# New to Bow Hunting



## jthig10 (7 mo ago)

I have been hunting since I was in high school, but just recently decided to take up bow hunting. I'm starting from scratch as far as acquiring gear and purchasing my first bow. I've been bugging my bow hunting buddies to death with questions, and what I have learned so far is:

Mathews is what ALL of them shoot. The only people that shoot anything different are their kids that are just getting started. 
Every person has suggested I start with a used Mathews Switchback, Outback, or Drenalin. I asked about a Chill R and a friend said that it would be like trying to learn how to drive in a Ferrari. Powerful, but unforgiving. 
The hunting community is extremely inclusive. All my closest friends that hunt haven't done anything but welcome me in with a lot of eagerness to help me learn the trade. 
I'd love any feedback or direction from the broader community on good starter bows.
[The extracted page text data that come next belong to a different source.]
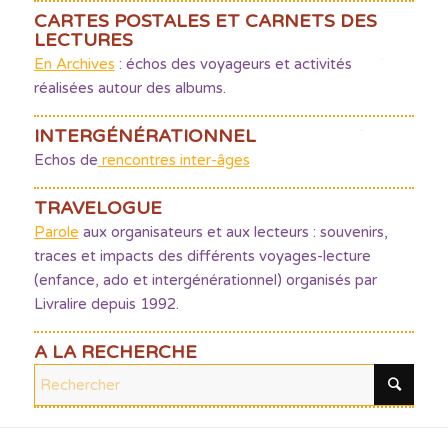
CARTES POSTALES ET CARNETS DES
LECTURES
En Archives
: échos des voyageurs et activités
réalisées autour des albums.
INTERGÉNÉRATIONNEL
Echos de
rencontres inter-âges
TRAVELOGUE
Parole
aux organisateurs et aux lecteurs : souvenirs,
traces et impacts des différents voyages-lecture
(enfance, ado et intergénérationnel) organisés par
Livralire depuis 1992.
A LA RECHERCHE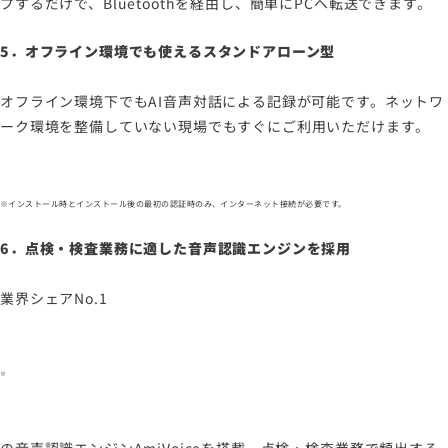
プするだけで、Bluetoothを経由し、簡単にPCへ転送できます。
5．オフライン環境でも使えるスタンドアローン型
オフライン環境下でもAI音声対話による記録が可能です。ネットワ
ーク環境を整備していない現場でもすぐにご利用いただけます。
※インストール時とインストール後の最初の認証時のみ、インターネット接続が必要です。
6．点検・検査業務に適した音声認識エンジンを採用
業界シェアNo.1
※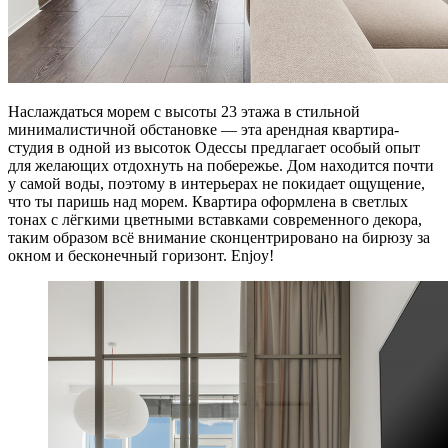
Наслаждаться морем с высоты 23 этажа в стильной
минималистичной обстановке — эта арендная квартира-
студия в одной из высоток Одессы предлагает особый опыт
для желающих отдохнуть на побережье. Дом находится почти
у самой воды, поэтому в интерьерах не покидает ощущение,
что ты паришь над морем. Квартира оформлена в светлых
тонах с лёгкими цветными вставками современного декора,
таким образом всё внимание сконцентрировано на бирюзу за
окном и бесконечный горизонт. Enjoy!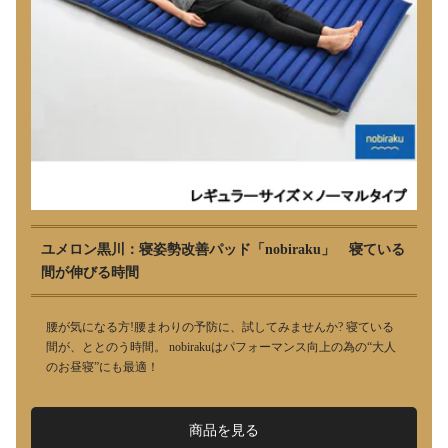
ユメロン黒川：寝姿勢改善パッド「nobiraku」 寝ている
間が伸びる時間
腰が気になる方!腰まわりの予防に、試してみませんか? 寝ている
間が、ととのう時間。 nobirakuはパフォーマンス向上の為の“大人
のお昼寝”にも最適！
商品を見る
Do you disagree with point number 2? What else would you include?


----------



## Noryb59 (May 3, 2021)

jthig10 said:


> I have been hunting since I was in high school, but just recently decided to take up bow hunting. I'm starting from scratch as far as acquiring gear and purchasing my first bow. I've been bugging my bow hunting buddies to death with questions, and what I have learned so far is:
> 
> Mathews is what ALL of them shoot. The only people that shoot anything different are their kids that are just getting started.
> Every person has suggested I start with a used Mathews Switchback, Outback, or Drenalin. I asked about a Chill R and a friend said that it would be like trying to learn how to drive in a Ferrari. Powerful, but unforgiving.
> ...


There's a lot of good bows to start with Martin, Darton, BowTech, I have a BowTech icon I really enjoyed shooting at targets.


----------



## Mr.Poindexter (May 29, 2016)

As a Mathews shooter, I do like their bows but the other major brands make fine bows too. Nothing wrong with Hoyt, PSE, Bowtech, etc. I don't use any of the Mathews you listed though. I shoot a Monster Safari and a Halon.
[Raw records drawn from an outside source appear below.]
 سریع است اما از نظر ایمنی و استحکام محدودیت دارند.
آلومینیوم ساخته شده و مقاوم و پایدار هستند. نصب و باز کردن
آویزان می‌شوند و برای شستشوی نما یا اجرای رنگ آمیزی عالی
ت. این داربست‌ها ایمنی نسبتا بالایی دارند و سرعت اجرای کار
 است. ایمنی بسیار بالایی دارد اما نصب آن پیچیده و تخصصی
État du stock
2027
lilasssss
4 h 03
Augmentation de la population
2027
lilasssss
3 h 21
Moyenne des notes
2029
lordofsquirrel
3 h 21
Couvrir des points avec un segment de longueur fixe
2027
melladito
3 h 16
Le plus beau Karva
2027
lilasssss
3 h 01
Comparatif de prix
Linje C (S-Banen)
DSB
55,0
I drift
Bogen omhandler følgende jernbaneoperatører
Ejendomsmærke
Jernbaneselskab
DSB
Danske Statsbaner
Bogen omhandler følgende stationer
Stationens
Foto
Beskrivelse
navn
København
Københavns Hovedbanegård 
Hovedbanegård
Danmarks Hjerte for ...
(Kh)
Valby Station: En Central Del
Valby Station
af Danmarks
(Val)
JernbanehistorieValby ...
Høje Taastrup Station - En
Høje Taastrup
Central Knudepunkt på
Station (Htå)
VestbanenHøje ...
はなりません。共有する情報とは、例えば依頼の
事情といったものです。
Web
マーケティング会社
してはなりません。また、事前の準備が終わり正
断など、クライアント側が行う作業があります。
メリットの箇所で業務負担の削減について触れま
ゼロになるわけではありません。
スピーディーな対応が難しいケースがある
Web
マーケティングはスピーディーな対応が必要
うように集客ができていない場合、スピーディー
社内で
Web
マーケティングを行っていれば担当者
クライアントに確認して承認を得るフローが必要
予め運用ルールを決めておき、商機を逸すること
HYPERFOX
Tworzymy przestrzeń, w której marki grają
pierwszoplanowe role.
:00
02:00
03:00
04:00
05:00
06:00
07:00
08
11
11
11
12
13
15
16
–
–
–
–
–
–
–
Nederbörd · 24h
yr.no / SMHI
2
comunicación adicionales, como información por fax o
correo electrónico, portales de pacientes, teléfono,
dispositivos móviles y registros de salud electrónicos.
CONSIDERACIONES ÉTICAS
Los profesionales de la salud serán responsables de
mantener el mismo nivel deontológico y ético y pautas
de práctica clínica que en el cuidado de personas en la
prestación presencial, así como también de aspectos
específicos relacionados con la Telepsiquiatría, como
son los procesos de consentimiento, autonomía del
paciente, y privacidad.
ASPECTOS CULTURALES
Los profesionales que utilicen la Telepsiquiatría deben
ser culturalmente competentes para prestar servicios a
My first bow was a No Cam and I loved how smooth it drew back, but I wanted something that was more efficient as I mostly hunt in Africa and they just have some tougher game than the deer most people here hunt in the US. Welcome to the bow hunting club.


----------



## Tim Roberts (Jul 13, 2002)

jthig10.


----------



## rapids (Feb 28, 2003)

Welcome to AT from northern Illinois. I would suggest going to a few archery shops and try different bows. Even though Mathews makes great bows, like others mentioned, there are quite a few other good brands out there.


----------



## Harley18RK (Aug 19, 2019)

Welcome Aboard


----------



## RavinHood (Sep 17, 2015)

Welcome to AT


----------



## slowen (Jun 27, 2006)

Wecome to AT from California. Buy used.. so many great bows out there hardly used.


----------



## Raising3arrows (Dec 19, 2021)

Welcome! 
You don’t have to get a Matthew’s!! They’re good bows but I suggest shooting different ones before you commit. I DO recommend going to some different bow shops and try some. 
once you get set up, practice as much as you can. Form is more important than equipment in my opinion. Enjoy!


----------



## buttercup (Mar 3, 2006)

Welcome from Penn S


----------



## buttercup (Mar 3, 2006)

Welcome from Penn State


----------



## solomtnhunter (Nov 24, 2017)

welcome to AT


----------



## rspeaks (12 mo ago)

Welcome from NC. Great advice from everyone, plenty of good bows out there. Definitely buy used if you are just trying to get your feet wet. I also agree with raising3arrows, it is my opinion form is more important than equipment. Find you a bow you feel comfortable with and start shooting, you will learn over time what you like and don't like. Good luck!


----------



## Thwapman (Apr 2, 2012)

I love shooting but my bow has never been my bottleneck in terms of bowhunting success, getting close to deer is! Learn what you need to know in terms of bow fit, hope there’s a local shop to take care of getting a bow tuned, don’t stress to much on what bow you settle on, and start flinging arrows! Welcome.


----------



## jthig10 (7 mo ago)

Super helpful and super insightful from everyone in the thread. Appreciate your help. Went with a used Mathews Outback from someone in the community.


----------



## XtremeFOC (Jul 12, 2015)

Welcome to AT


----------



## XtremeFOC (Jul 12, 2015)

Greetings from PA


----------



## scosmi (7 mo ago)

Welcome. As someone going through this I'd recommend shooting everything you can get your hands on and as much as possible. I can't really get a feel for stuff after one or two shots so I try to get as much as I can to compare. I went into it thinking "I want this" but once I got more exposure to different brands I found I liked bows/brands I hadn't even considered or thought were "lesser".


----------



## Godsgreatoutdoors (Jul 11, 2021)

There's nothing quite like harvesting an animal with a bow. Good luck!!


----------



## hannahmoose5470 (7 mo ago)

Welcome!


----------



## ReelKilla (7 mo ago)

It’s best to shoot a variety of bows and make the decision for yourself. Every manufacturer has their dedicated core who will shoot nothing else. That being said I’m a huge fan of Bowtech


----------



## Kobyharriman (Nov 1, 2021)

hello im not a robot


----------



## Nthsstyl106ths (7 mo ago)

Welcome from MA


----------



## brentonbird (7 mo ago)

Welcome!


----------



## LAbowhunter6061 (6 mo ago)

Love my Bowtech


----------